NIAGARA FALLS, Ont. – Halfway through the Maple Leafs’ first training camp scrimmage on Friday, just after the ice was resurfaced for period two, Mitch Marner went looking for Tyler Ennis.
The two wingers are on different teams for the weekend’s activities at Gale Centre Arena, and Marner wanted to check Ennis wasn’t hurt after taking a Marner shot off his lower body. Marner was concerned he hit Ennis in the hand, but after an animated conversation at centre ice was assured the puck hit Ennis in the padding.
It wasn’t a standard interaction for the first day of on-ice sessions at camp, and Marner made sure to let Ennis know.
“I told him he’s an absolute psycho for blocking a shot in that situation,” Marner said, shaking his head at the overzealous commitment of his new teammate.
Don’t expect Ennis to let up any time soon. The 28-year-old Edmonton native is on a mission to revive his once-fledging NHL career.
“I have impressions to make, right?” said Ennis of stepping into Marner’s shooting lane. “I’m not going to sell out. If I’m not working hard and I’m not going the extra mile…I know what I’m up against. I have to work twice as hard to gain respect again and show people I’m ready to put the effort in.”
It wasn’t all that long ago Ennis was a dependable player in the league. A smaller player by NHL standards at 5-foot-9 and 161 pounds, Ennis impressed with the Western Hockey League’s Medicine Hat Tigers before Buffalo drafted him 26th overall in 2008. He went on to spend eight years in the organization, with the best seasons of that tenure coming from 2010-15.
A versatile forward, Ennis excelled in stretches at both centre and on the wing in Buffalo. That is, until the injury bug hit.
Ennis, who skated for Canada at the World Championship in the spring of 2015, was limited to 23 games during the 2015-16 NHL season. The following year he played in only 51 games after surgery for a double sports hernia.
By June 2017, Buffalo had seen enough, trading Ennis to the Minnesota Wild. The struggles continued for Ennis, who was a healthy scratch by midway through last season.

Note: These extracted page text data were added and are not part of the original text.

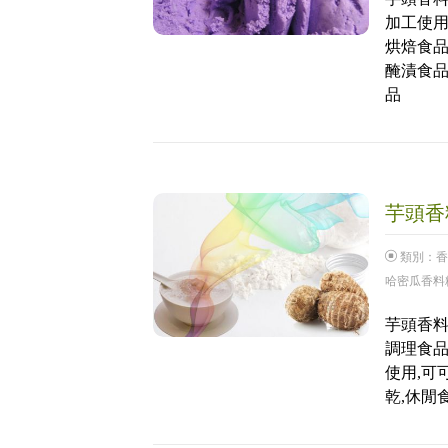
加工使用
烘焙食品
醃漬食品
品
芋頭香料
類別：
香
哈密瓜香料
芋頭香料粉
調理食品
使用,可
乾,休閒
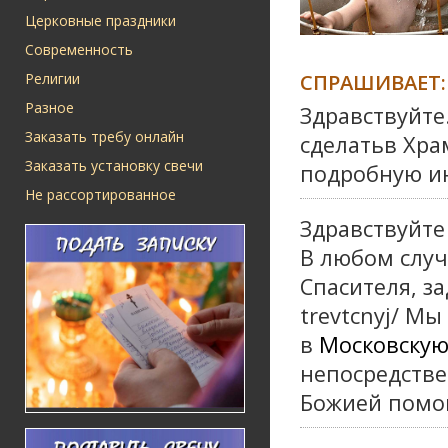
Церковные праздники
Современность
СПРАШИВАЕТ:
Религии
Разное
Здравствуйте
Заказать требу онлайн
сделатьв Хра
Заказать установку свечи
подробную и
Не рассортированное
Здравствуйте
В любом случ
Спасителя, з
trevtcnyj/ М
в
Московску
непосредств
Божией помо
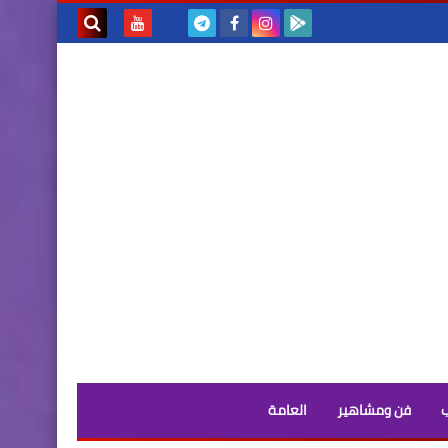
بحث هذه
المدونة
الإلكترونية
فن ومشاهير
العامة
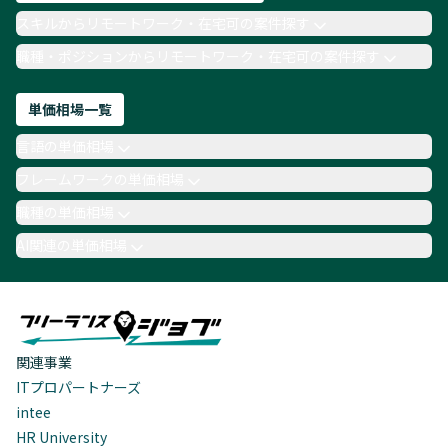
スキルからリモートワーク・在宅可の案件探す
職種・ポジションからリモートワーク・在宅可の案件探す
単価相場一覧
言語の単価相場
フレームワークの単価相場
職種の単価相場
AI関連の単価相場
関連事業
ITプロパートナーズ
intee
HR University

At the end of a 73-game showing, with eight goals, 14 assists and only one playoff contest appearance to his name, the Wild bought out the remainder of Ennis’ five-year, $23 million contract.

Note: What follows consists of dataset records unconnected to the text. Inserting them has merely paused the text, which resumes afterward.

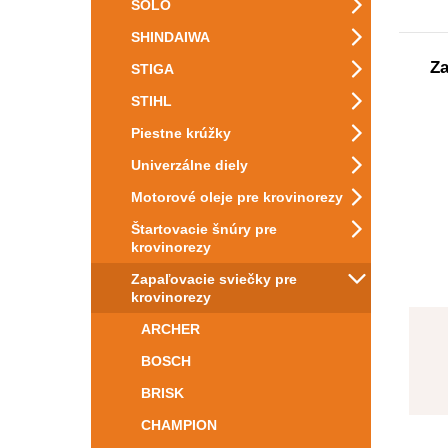
SOLO
SHINDAIWA
Za
STIGA
STIHL
Piestne krúžky
Univerzálne diely
Motorové oleje pre krovinorezy
Štartovacie šnúry pre
krovinorezy
Zapaľovacie sviečky pre
krovinorezy
ARCHER
BOSCH
BRISK
CHAMPION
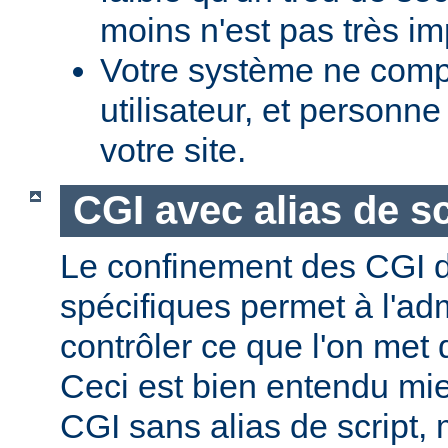
moins n'est pas très im
Votre système ne comp
utilisateur, et personne
votre site.
CGI avec alias de sc
Le confinement des CGI d
spécifiques permet à l'ad
contrôler ce que l'on met 
Ceci est bien entendu mi
CGI sans alias de script,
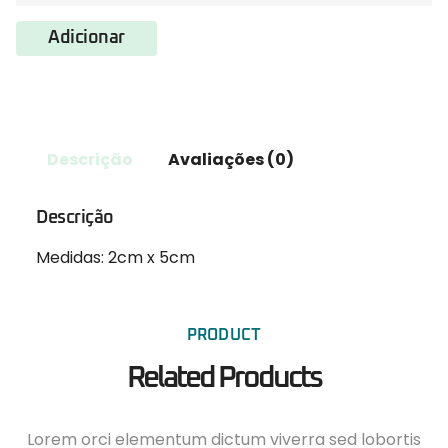
Adicionar
Descrição
Avaliações (0)
Descrição
Medidas: 2cm x 5cm
PRODUCT
Related Products
Lorem orci elementum dictum viverra sed lobortis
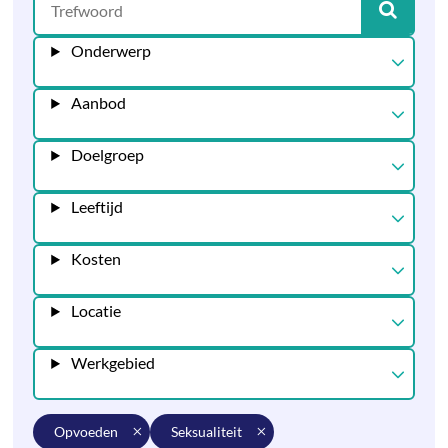
Onderwerp
Aanbod
Doelgroep
Leeftijd
Kosten
Locatie
Werkgebied
opvoeden
seksualiteit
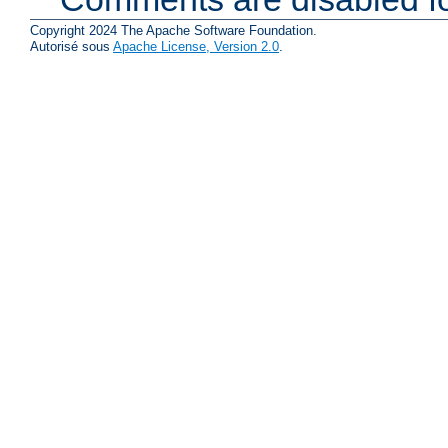
Copyright 2024 The Apache Software Foundation.
Autorisé sous
Apache License, Version 2.0
.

“I was optimistic and excited [about Minnesota], but it was clear it wasn’t the right fit pretty quickly,” Ennis said. “It’s in the past and it’s a learning experience and I’m ready to move forward.”

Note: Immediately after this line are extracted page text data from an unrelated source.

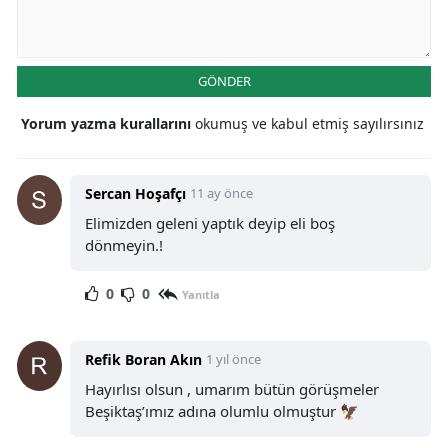
GÖNDER
Yorum yazma kurallarını
okumuş ve kabul etmiş sayılırsınız
Sercan Hoşafçı
11 ay önce
Elimizden geleni yaptık deyip eli boş
dönmeyin.!
0
0
Yanıtla
Refik Boran Akın
1 yıl önce
Hayırlısı olsun , umarım bütün görüşmeler
Beşiktaş’ımız adına olumlu olmuştur 🦅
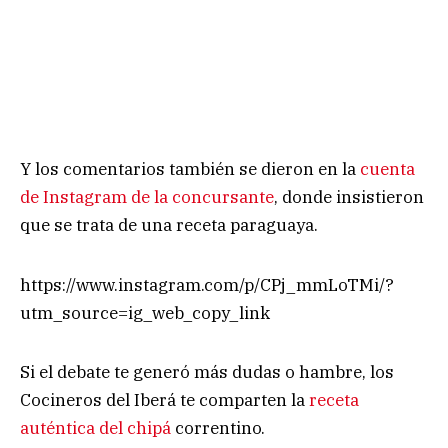
Y los comentarios también se dieron en la
cuenta
de Instagram de la concursante
, donde insistieron
que se trata de una receta paraguaya.
https://www.instagram.com/p/CPj_mmLoTMi/?
utm_source=ig_web_copy_link
Si el debate te generó más dudas o hambre, los
Cocineros del Iberá te comparten la
receta
auténtica del chipá
correntino.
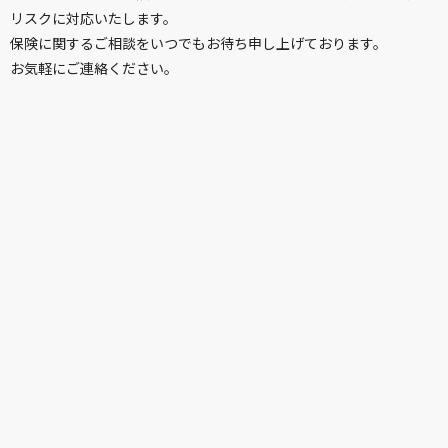
リスクに対応いたします。
保険に関するご相談をいつでもお待ち申し上げております。
お気軽にご連絡ください。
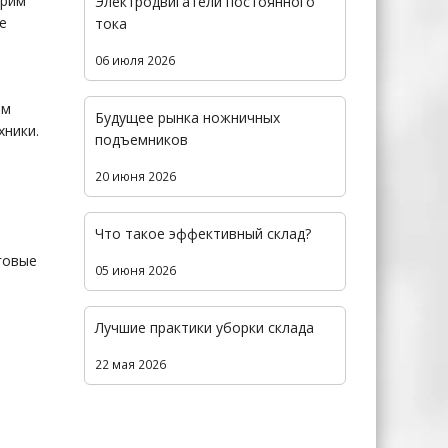
трим
Электродвигатели постоянного
е
тока
06 июля 2026
ем
Будущее рынка ножничных
хники.
подъемников
20 июня 2026
Что такое эффективный склад?
говые
05 июня 2026
Лучшие практики уборки склада
22 мая 2026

To do that, Ennis sold himself to Leafs’ general manager Kyle Dubas over a collection of summer meetings. And it worked. Ennis signed a one-year, $650,000 deal with Toronto in July. He arrives with 492 NHL games of experience on his resume, complete with 105 goals and 153 assists.
“He was going to put the work in and voluntarily bring himself here in the summer repeatedly to work with our performance staff and strength and conditioning staff,” Dubas said on Thursday. “He told us he knew he had a lot at stake moving forward. Seeing how hard he worked in the summer gave validation to what he said he was going to do.”
Putting himself on the Leafs’ radar helped earn Ennis a golden opportunity to make his mark on the team. With restricted free agent William Nylander missing camp in the midst of a contract dispute, Ennis has taken his spot on a line with Auston Matthews and Patrick Marleau.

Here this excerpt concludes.